1.      Procédure — Dépôt du mémoire en défense — Délai — Prorogation

(Règlement de procédure du Tribunal de la fonction publique, art. 39, § 2)

2.      Procédure — Procédure orale — Rapport d’audience du juge rapporteur — Objet

3.      Union européenne — Institutions — Droit d’accès du public aux documents — Règlement nº 1049/2001 — Norme de caractère général — Demande d’accès d’un fonctionnaire à ses dossiers individuel et médical — Soumission au régime du statut des fonctionnaires

(Statut des fonctionnaires, art. 26, alinéas 7 et 8, et 26 bis ; règlement du Parlement européen et du Conseil nº 1049/2001)

4.      Fonctionnaires — Recours — Compétence du Tribunal de la fonction publique — Recours dirigé contre une décision refusant une demande d’accès à des documents formulée par un fonctionnaire au titre du règlement nº 1049/2001 — Inclusion

(Art. 230 CE et 236 CE ; statut de la Cour de justice, annexe I, art. 1er ; règlement du Parlement européen et du Conseil nº 1049/2001, art. 8, § 1 ; décision du Conseil 2004/752, art. 1er)

5.      Union européenne — Institutions — Droit d’accès du public aux documents — Règlement nº 1049/2001 — Décision refusant l’accès du public à des documents — Notion

(Règlement du Parlement européen et du Conseil nº 1049/2001, art. 6, § 2)

6.      Union européenne — Institutions — Droit d’accès du public aux documents — Règlement nº 1049/2001 — Obligation de formuler une demande d’accès de manière suffisamment précise

(Règlement du Parlement européen et du Conseil nº 1049/2001, art. 6, § 1 et 2)


1.      L’article 39, paragraphe 2, du règlement de procédure du Tribunal de la fonction publique permet à son président d’accorder une prorogation du délai imparti à la partie défenderesse pour la présentation du mémoire en défense.
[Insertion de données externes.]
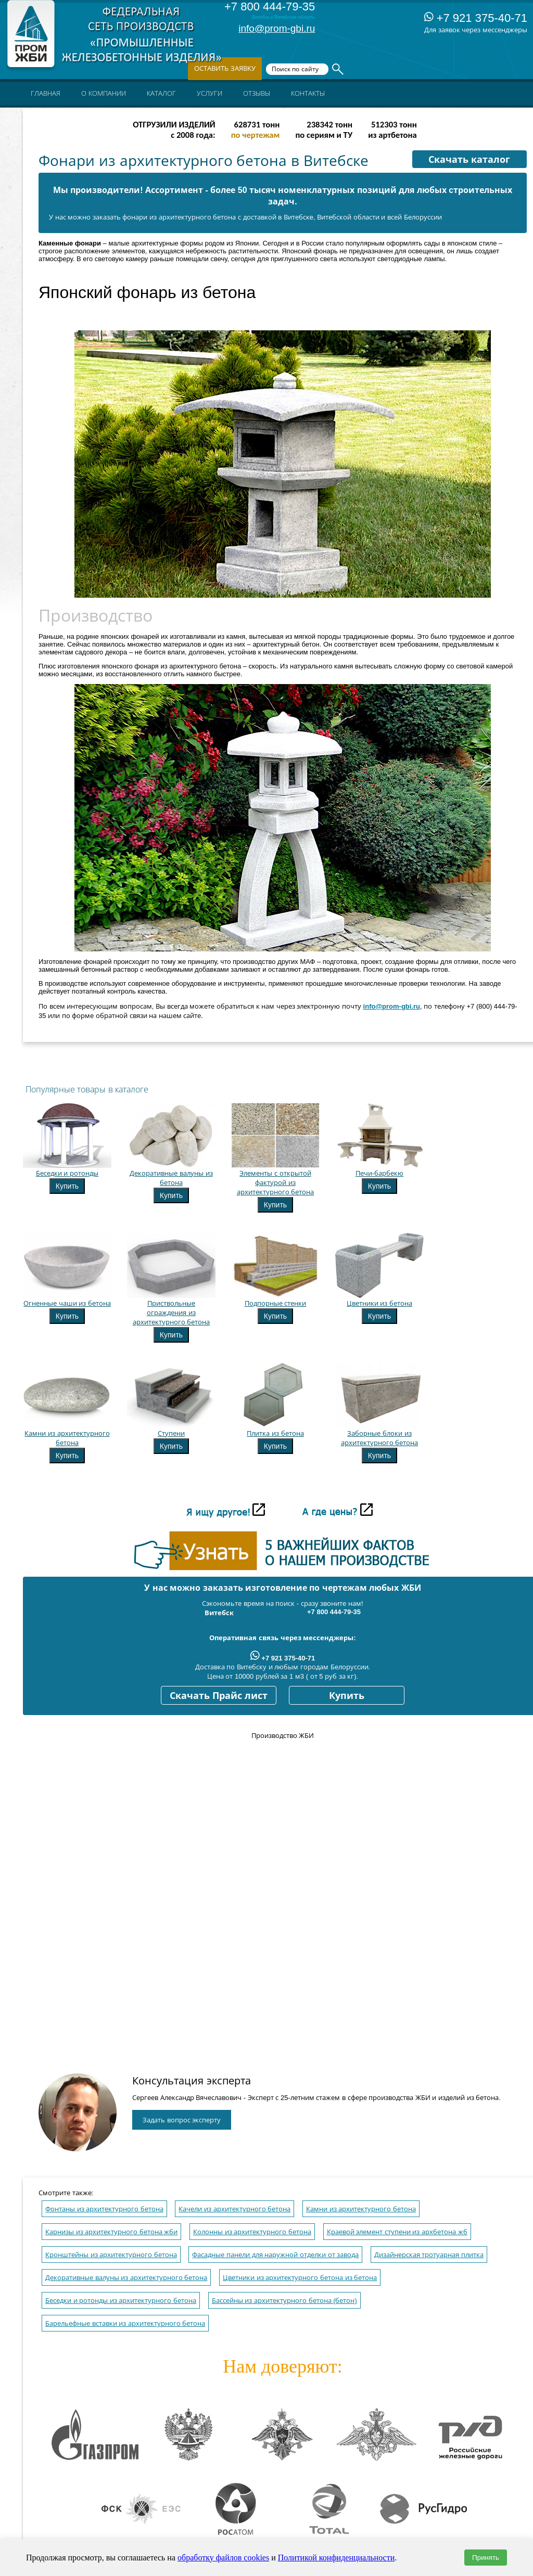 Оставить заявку (225, 68)
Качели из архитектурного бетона (234, 2209)
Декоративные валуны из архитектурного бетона (126, 2278)
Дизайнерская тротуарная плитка (429, 2255)
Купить (67, 1186)
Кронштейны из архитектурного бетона (111, 2255)
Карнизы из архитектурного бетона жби (111, 2232)
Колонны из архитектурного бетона (252, 2232)
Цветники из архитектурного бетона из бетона (300, 2278)
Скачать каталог (469, 159)
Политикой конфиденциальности (336, 2557)
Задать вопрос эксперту (182, 2120)
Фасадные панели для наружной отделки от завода (275, 2255)
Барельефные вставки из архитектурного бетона (125, 2323)
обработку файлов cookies (223, 2557)
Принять (485, 2557)
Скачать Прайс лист (219, 1696)
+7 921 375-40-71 (475, 17)
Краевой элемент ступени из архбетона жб (397, 2232)
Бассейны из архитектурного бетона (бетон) (284, 2300)
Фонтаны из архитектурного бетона (104, 2209)
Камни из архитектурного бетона (361, 2209)
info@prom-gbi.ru (276, 28)
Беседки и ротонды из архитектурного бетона (120, 2300) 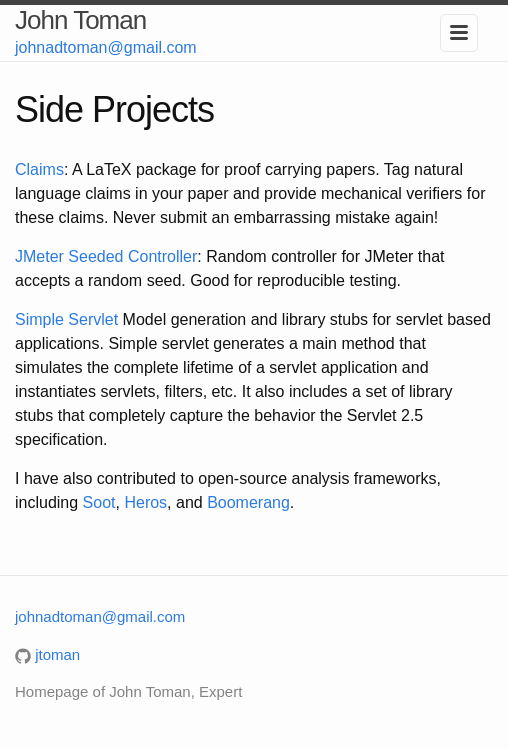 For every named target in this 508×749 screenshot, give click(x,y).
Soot (99, 502)
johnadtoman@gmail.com (106, 47)
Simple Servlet (66, 319)
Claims (39, 169)
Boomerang (248, 502)
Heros (145, 502)
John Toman (80, 20)
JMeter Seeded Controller (106, 256) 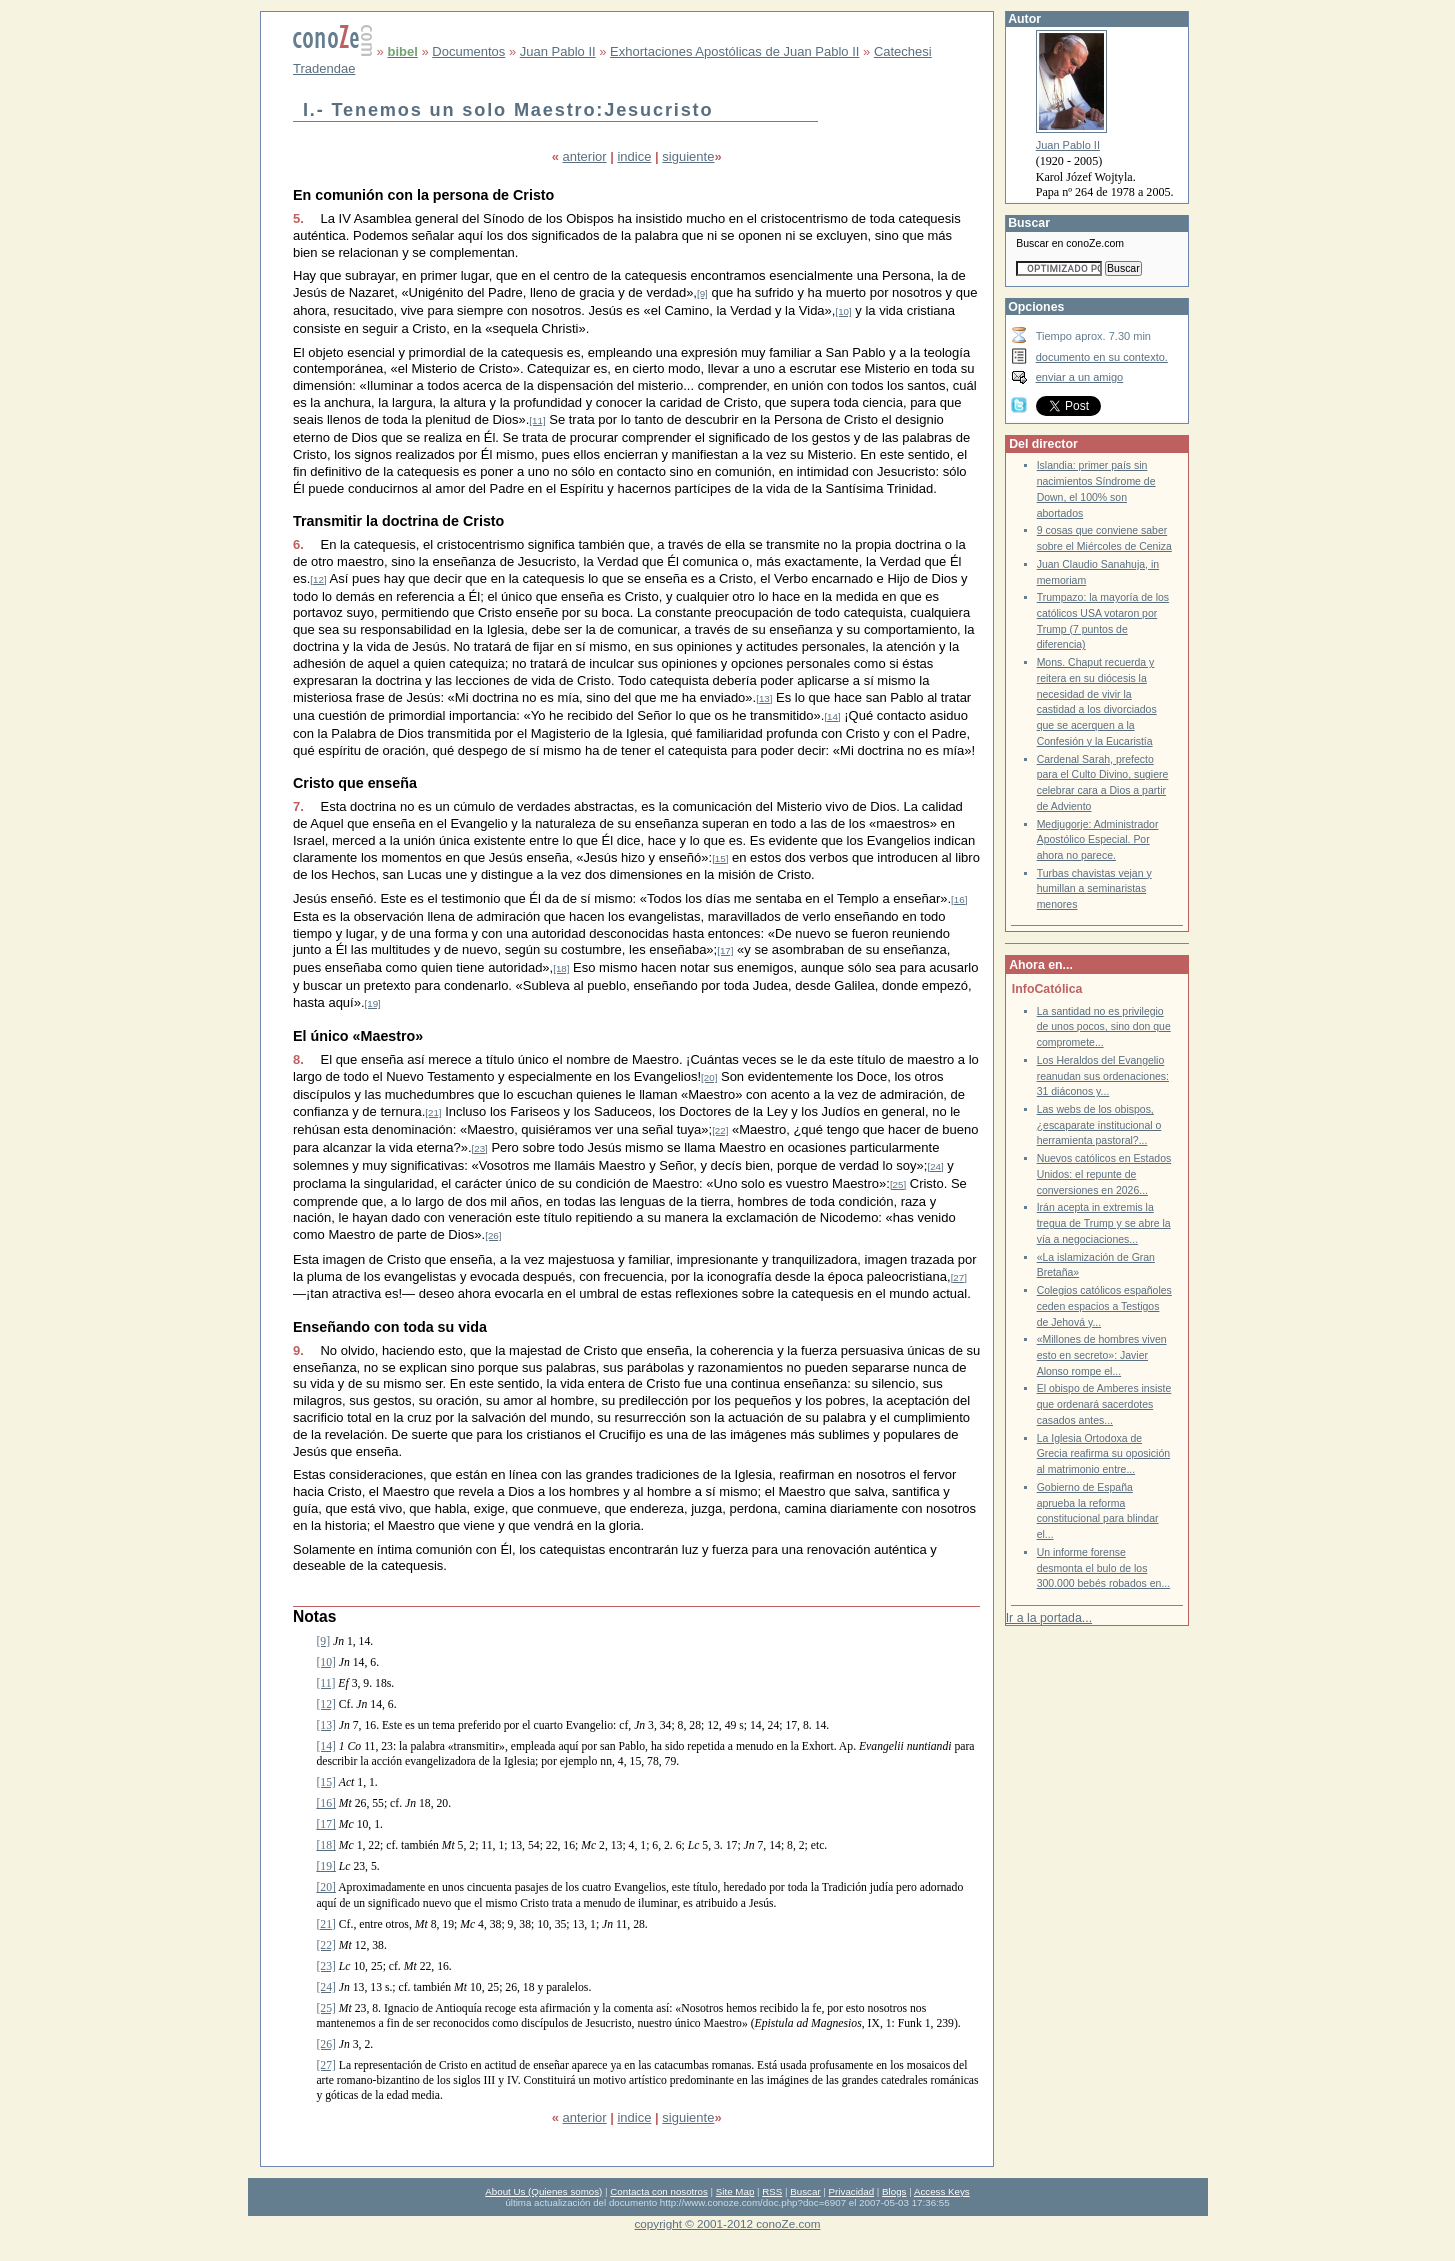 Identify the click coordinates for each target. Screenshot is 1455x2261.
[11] (537, 420)
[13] (764, 698)
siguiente (688, 156)
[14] (832, 716)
À cet égard, la circonstance que plusieurs prorogations ont été accordées en l’absence de débat contradictoire ne méconnaît pas le droit de la partie requérante à un procès équitable, si la situation des parties n’a pas été substantiellement modifiée. Or, l’équité d’une procédure s’apprécie au regard de l’ensemble de celle‑ci.

(voir point 39)


2.      Comme l’indique son intitulé, le rapport préparatoire d’audience du juge rapporteur de l’Union a pour objet de préparer l’audience et de permettre aux parties de faire valoir leurs éventuelles observations sur les données du litige et les questions soulevées dans ledit rapport en vue de la rédaction de l’arrêt. Aussi, la modification comme telle de ce document n’aurait‑elle aucune portée sur le déroulement de la procédure juridictionnelle et la teneur de l’arrêt, les critiques formulées par les parties à son égard pouvant seulement être prises en considération dans le cadre de l’établissement de l’arrêt pour autant qu’elles soient pertinentes.

(voir point 42)


3.      L’accès des fonctionnaires à leur dossier individuel et l’accès des fonctionnaires à leur dossier médical sont réglés, respectivement, par l’article 26, septième et huitième alinéas, du statut et par l’article 26 bis du statut, la possibilité pour les fonctionnaires de prendre connaissance de toute autre donnée les concernant étant régie par le règlement nº 1049/2001, relatif à l’accès du public aux documents du Parlement européen, du Conseil et de la Commission.

En effet, si le règlement nº 1049/2001 constitue une norme de caractère général qui détermine les principes généraux régissant l’exercice du droit de tout citoyen de l’Union d’accéder aux documents des institutions concernées dans tous les domaines d’activité de l’Union, y compris dans celui de la fonction publique, le droit d’accès ainsi prévu peut, comme toute norme de caractère général, être précisé, étendu ou, à l’inverse, limité voire exclu — selon le principe suivant lequel la règle spéciale déroge à la règle générale (lex specialis derogat legi generali) — lorsqu’il existe des normes spéciales qui régissent des matières spécifiques.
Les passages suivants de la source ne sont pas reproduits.